» AIM OF THE EXERCISE:
With the pictures excluded, repeat every entry exactly.

(Transcribed page contents)
···

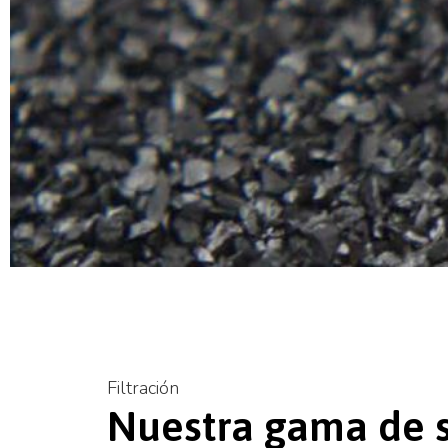
Filtración
Nuestra gama de 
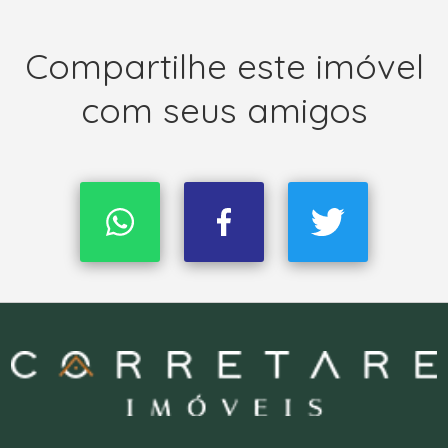
Compartilhe este imóvel
com seus amigos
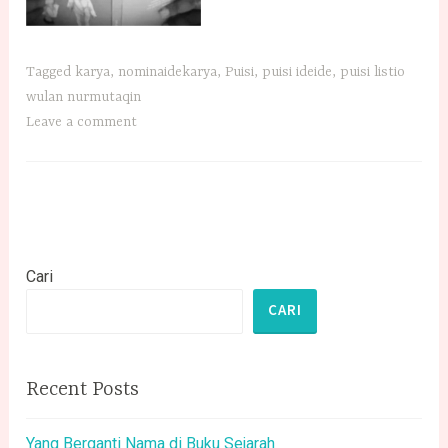
Tagged
karya
,
nominaidekarya
,
Puisi
,
puisi ideide
,
puisi listio
wulan nurmutaqin
Leave a comment
Cari
CARI
Recent Posts
Yang Berganti Nama di Buku Sejarah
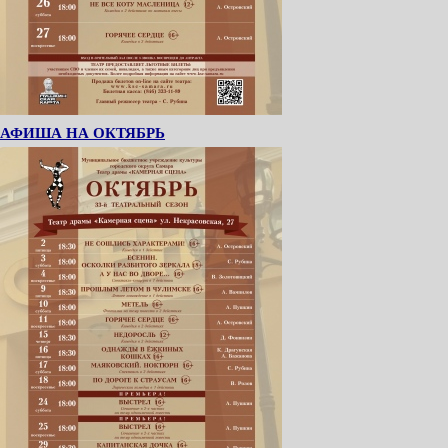
АФИША НА ОКТЯБРЬ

···

» RESPONSE BOX:
Filtración
Nuestra gama de 
Compartilhe este imóvel
com seus amigos
Tagged
karya
,
nominaidekarya
,
Puisi
,
puisi ideide
,
puisi listio
wulan nurmutaqin
Leave a comment
Cari
CARI
Recent Posts
Yang Berganti Nama di Buku Sejarah
АФИША НА ОКТЯБРЬ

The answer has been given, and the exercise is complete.